Artificial Intelligence + Machine Learning Framework
Two Core Solutions (NLP + ML)
Our approach is built on two core technologies. These are the engines behind our platform—NLP and Machine Learning—and the orchestration layer that ties them into day-to-day operations.
First, NLP. This has been in production environments at leading in health systems for over a decade. We parse ED and urgent care discharge notes. We are specifically looking for the provider’s recommendation to follow up with a specialist. Many times, these are buried in the discharge instructions, or in a free text field, and often go unnoticed. The team at Care Continuity extracts the referral, attaches them to the proper, service line, location, and provider. The output is clean and simple to use. Actionable referral data that unlocks value for the health system.
Second, ML. For every referral we evaluate 50+ statistical factors—clinical context, prior utilization, time-sensitivity, travel burden, historical conversion patterns—and weight them across four criteria: clinical urgency, access feasibility, leakage risk, and service-line value. That rolls up into a master score that each specialty can tune and customize.
Finally, orchestration. This is where it all comes together. We publish smart work queues by service line, push scheduling actions to the right teams, and track closed-loop outcomes in real time. Leaders get dashboards and ROI views, patients get clear next steps, and your network gets stronger—using proven tech that is built for reliability and scale.
Core Solution: ED Navigation
At the heart of this framework is our flagship program: ED Navigation. For more than a decade, we’ve partnered with health systems to uncover hidden patient referrals in emergency and urgent care settings.
Why does this matter? Because without intervention, thousands of patients exit the ED every year with important follow-up needs buried in discharge notes. These patients represent both a clinical risk and a lost opportunity for the health system.
Our NLP technology ensures those referrals aren’t missed, and instead routed quickly and seamlessly. Thus driving both better outcomes for patients and measurable ROI for the system.
Smart Work Queues
Once referrals are identified, our platform organizes them into smart, service-line-specific work queues.
This means cardiology sees its patients. Orthopedics sees theirs. GI, neurology — each specialty has a prioritized list that is ready for immediate action.
By removing manual triage, and having our team make the initial contact, your clinical staff gets the gift of time. They can focus less on paperwork and more on patient care.

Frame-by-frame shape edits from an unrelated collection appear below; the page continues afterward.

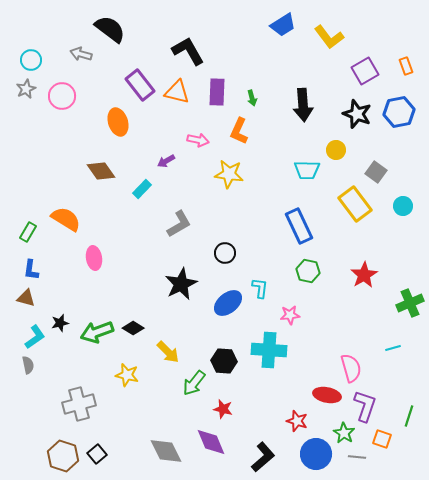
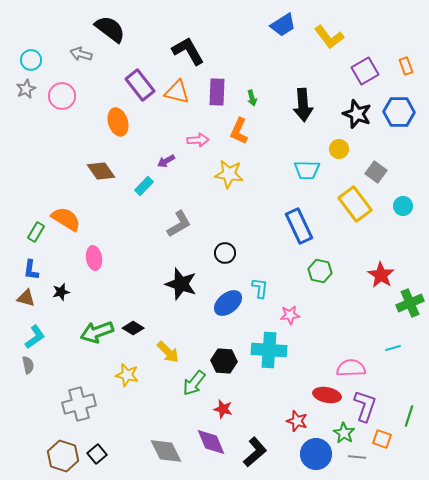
blue hexagon at (399, 112): rotated 12 degrees clockwise
pink arrow at (198, 140): rotated 15 degrees counterclockwise
yellow circle at (336, 150): moved 3 px right, 1 px up
cyan rectangle at (142, 189): moved 2 px right, 3 px up
green rectangle at (28, 232): moved 8 px right
green hexagon at (308, 271): moved 12 px right
red star at (364, 275): moved 17 px right; rotated 8 degrees counterclockwise
black star at (181, 284): rotated 28 degrees counterclockwise
black star at (60, 323): moved 1 px right, 31 px up
pink semicircle at (351, 368): rotated 76 degrees counterclockwise
black L-shape at (263, 457): moved 8 px left, 5 px up
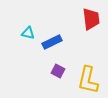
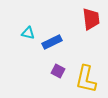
yellow L-shape: moved 2 px left, 1 px up
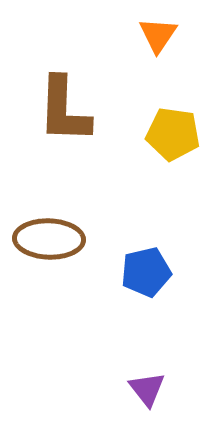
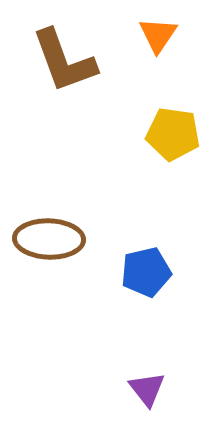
brown L-shape: moved 49 px up; rotated 22 degrees counterclockwise
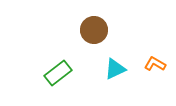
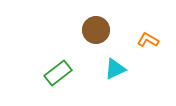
brown circle: moved 2 px right
orange L-shape: moved 7 px left, 24 px up
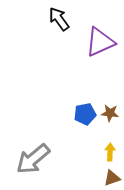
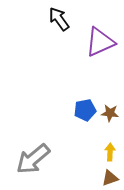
blue pentagon: moved 4 px up
brown triangle: moved 2 px left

Machine Learning in Action
This is where ML brings precision to the process. We apply more than 50 different statistical factors, ranging from clinical severity to patient demographics to social determinants of health. These factors are weighted across four dimensions, producing a master score for each patient referral. And importantly, this scoring isn’t one-size-fits-all. It’s customizable. Your cardiology service line might prioritize risk differently than orthopedics or GI. Our models flex to reflect those needs — ensuring each specialty gets the right patients, in the right order, every time.
End-to-End Process
When you look at the full process, here’s how it works:
- Data is analyzed
- Models are developed
- Models are deployed
- And workflows go into production giving us valuable insights.
But - At every stage, our clients remain directly involved — validating the data, shaping the scoring model, and ensuring that everything reflects their unique needs before anything goes live. And because this is a living system, models can be adjusted in real time as priorities shift.
Responsible AI Framework
Finally, everything we build operates under our Responsible AI framework.
This means transparency in how models work, governance in how data is used, and flexibility in how decisions are applied. It ensures our solutions are both powerful and trustworthy — already proven in health systems across the country.